JU-AIR”IWC” ユンカースJU-52/3m(2022年)

1/72スケール

JU AIR(ユー・エア:スイス民間航空会社) “HOS号”

2000年 スイス

◆作品概要◆
【キットメーカー】レベル
【スケール】1/72
【機種タイプ】ユンカースJU-52/3m
【作品の完成】2022年12月

【外装工作】
・凸モールドから凹モールドへ全面のスジ彫直し
・機体キャビン屋根部分の脱着化改修、
・コクピット・キャノピー枠補正、キャビン・窓ガラス補正
・搭乗扉の開状態へ改修、主脚廻りの改修、排気管口の開口
・プロペラの脱着化改修
・ピトー管の自作ディテールアップ、各ライト類のクリアーパーツの自作・追加改修
・各動翼(フラップ・エルロン・エレベーター)を含む各部の取付け補強
【内装工作】
・コクピットとキャビン内壁の追加によるディテールアップ
・キャビン内最前列シートの配置補正
・コクピットパネルの自作、パイロットシートベルト(市販品)の追加、客席シートベルトの自作追加
【塗装全般】
・塗装は暗清色照射塗法(ワンウェイトーン塗り)により塗色。
・機体全体・各部の汚れをエナメル塗料にてウエザリング。
・機体垂直尾翼の国籍表示、主翼付根のノンスリップ・ライン、主翼上面の歩行ラインは塗装、
 その他はデカールを使用。

スイスの民間航空会社:JU AIRが所有するJu-52/3m"HOS号"
Webサイト:Pinterestより写真引用

 本機は、先の世界大戦で、ドイツのユンカース社が開発した輸送機・爆撃機でユンカースJU-52です。その中でも一般的知名度の高い、エンジンが3発のJU-52/3m型で、ドイツ空軍の兵士からは、Tante Ju(タンテ・ユー/ユーおばさん)と呼ばれ親しまれていました。また、その使い回しの良さから、戦後も欧州諸国で軍民両用としてしばらく使用され、現在も数機が飛行可能な状態で維持されています。

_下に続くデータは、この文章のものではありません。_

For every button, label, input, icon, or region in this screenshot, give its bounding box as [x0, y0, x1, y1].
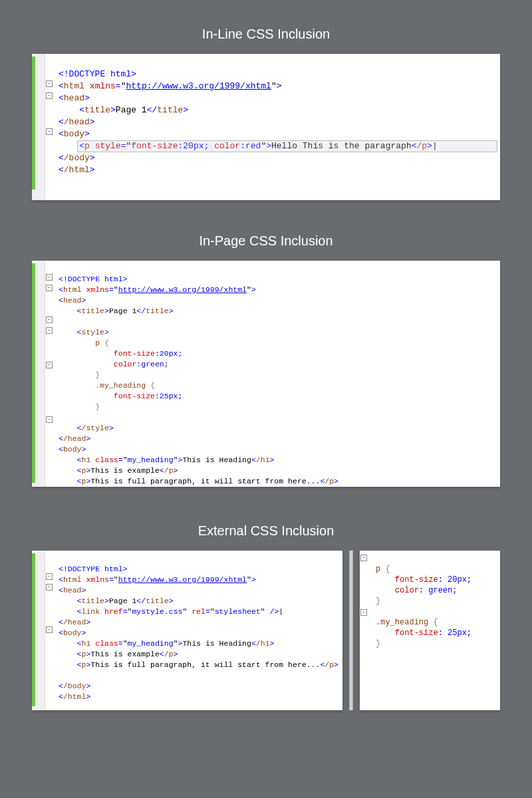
fold-icon[interactable]: − [46, 584, 53, 591]
fold-column: − − − − − − [45, 261, 55, 487]
code-editor-1: − − − <!DOCTYPE html> <html xmlns="http:… [32, 54, 500, 200]
fold-icon[interactable]: − [46, 317, 53, 323]
heading-inline-css: In-Line CSS Inclusion [0, 27, 532, 42]
split-editor: − − − <!DOCTYPE html> <html xmlns="http:… [32, 551, 500, 710]
fold-column: − − − [45, 54, 55, 200]
gutter [32, 261, 45, 487]
fold-icon[interactable]: − [46, 626, 53, 633]
pane-divider[interactable] [349, 551, 353, 710]
fold-icon[interactable]: − [46, 80, 53, 87]
fold-icon[interactable]: − [46, 416, 53, 423]
gutter [32, 551, 45, 710]
gutter [32, 54, 45, 200]
fold-icon[interactable]: − [46, 92, 53, 99]
fold-column: − − − [45, 551, 55, 710]
code-editor-3-right: − − p { font-size: 20px; color: green; }… [360, 551, 500, 710]
code-editor-2: − − − − − − <!DOCTYPE html> <html xmlns=… [32, 261, 500, 487]
fold-icon[interactable]: − [360, 609, 367, 616]
code-content[interactable]: <!DOCTYPE html> <html xmlns="http://www.… [55, 54, 500, 200]
fold-icon[interactable]: − [46, 285, 53, 291]
code-editor-3-left: − − − <!DOCTYPE html> <html xmlns="http:… [32, 551, 342, 710]
fold-icon[interactable]: − [46, 274, 53, 281]
fold-icon[interactable]: − [46, 573, 53, 580]
fold-icon[interactable]: − [46, 128, 53, 135]
fold-column: − − [360, 551, 372, 710]
heading-external-css: External CSS Inclusion [0, 523, 532, 539]
fold-icon[interactable]: − [360, 555, 367, 561]
fold-icon[interactable]: − [46, 362, 53, 368]
fold-icon[interactable]: − [46, 327, 53, 334]
code-content-html[interactable]: <!DOCTYPE html> <html xmlns="http://www.… [55, 551, 342, 710]
heading-inpage-css: In-Page CSS Inclusion [0, 233, 532, 249]
code-content-css[interactable]: p { font-size: 20px; color: green; } .my… [372, 551, 500, 710]
code-content[interactable]: <!DOCTYPE html> <html xmlns="http://www.… [55, 261, 500, 487]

 その中で、スイスの民間航空会社が、遊覧飛行業を行っているJu Air(ユーエア)の所有する4機(2018年の墜落事故にて1機喪失し3機となる)の内の1機「HB-HOS」号は、2000年にIWC(スイスの時計メーカー:インターナショナル・ウォッチ・カンパニー)の世界一周プロモーションを行っています。

 主翼に大きな腕時計を付けたスポンサーカラーを身に纏い、同年1月にスイスを出発し、中東・マレーシアを経由して3月に日本(那覇→大分→仙台)に到着しています。

 その後、ロシアのユジノサハリンクス経由で北米大陸に向かう計画でしたが、結局ロシア国内の通行許可が出なかったので、世界一周は叶わずに来た逆の経路でスイスに戻りました。

 今回使用のキットは、レベル社より発売となっていますが、他社製品を自社パッケージで発売するOEM(Original Equipment Manufacturing)で、キット自体(金型)はイタレリ社です。

 本機における特徴は、機体構造がユンカース社の得意とした鋼管骨格にジュラルミンの波形外板(コルゲート)を貼ったものであることと、主翼と水平尾翼に用いられたユンカース式二重翼であることです。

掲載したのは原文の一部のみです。